THE DATA Start Marker

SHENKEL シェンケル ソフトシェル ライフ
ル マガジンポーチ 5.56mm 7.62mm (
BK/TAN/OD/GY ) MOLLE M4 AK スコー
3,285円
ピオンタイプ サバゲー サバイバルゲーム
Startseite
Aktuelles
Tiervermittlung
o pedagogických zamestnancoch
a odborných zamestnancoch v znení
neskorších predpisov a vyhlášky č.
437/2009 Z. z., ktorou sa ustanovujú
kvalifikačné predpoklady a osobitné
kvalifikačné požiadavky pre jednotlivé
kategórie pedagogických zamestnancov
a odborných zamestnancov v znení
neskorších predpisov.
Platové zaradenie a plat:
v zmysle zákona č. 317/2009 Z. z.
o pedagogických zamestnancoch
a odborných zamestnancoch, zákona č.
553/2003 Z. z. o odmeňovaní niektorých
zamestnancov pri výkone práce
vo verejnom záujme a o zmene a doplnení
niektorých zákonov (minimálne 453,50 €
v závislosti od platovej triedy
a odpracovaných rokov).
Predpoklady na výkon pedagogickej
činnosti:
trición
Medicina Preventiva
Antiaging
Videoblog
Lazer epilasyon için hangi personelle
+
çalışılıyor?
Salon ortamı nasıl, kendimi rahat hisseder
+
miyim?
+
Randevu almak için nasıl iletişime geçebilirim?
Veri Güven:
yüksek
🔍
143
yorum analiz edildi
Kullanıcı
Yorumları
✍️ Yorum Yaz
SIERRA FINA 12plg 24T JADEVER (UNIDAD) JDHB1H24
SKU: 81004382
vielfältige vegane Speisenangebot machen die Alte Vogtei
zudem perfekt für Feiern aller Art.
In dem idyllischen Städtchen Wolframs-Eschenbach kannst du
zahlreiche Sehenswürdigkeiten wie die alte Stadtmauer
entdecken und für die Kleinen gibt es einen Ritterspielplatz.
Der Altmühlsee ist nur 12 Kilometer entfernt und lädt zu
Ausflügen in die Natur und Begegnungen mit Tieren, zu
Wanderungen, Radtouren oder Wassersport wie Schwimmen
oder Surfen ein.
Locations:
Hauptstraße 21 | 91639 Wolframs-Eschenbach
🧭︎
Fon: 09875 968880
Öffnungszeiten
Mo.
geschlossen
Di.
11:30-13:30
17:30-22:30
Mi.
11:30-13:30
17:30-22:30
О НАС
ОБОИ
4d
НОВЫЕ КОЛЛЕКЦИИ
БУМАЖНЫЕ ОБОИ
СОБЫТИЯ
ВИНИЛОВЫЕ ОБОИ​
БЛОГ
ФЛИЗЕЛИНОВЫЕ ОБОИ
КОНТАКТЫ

THE DATA End Marker

| GOAL OF THE EXERCISE |
Using the word "oder" as the filter, copy each matching line from the material.

| REPLY |
Wanderungen, Radtouren oder Wassersport wie Schwimmen
oder Surfen ein.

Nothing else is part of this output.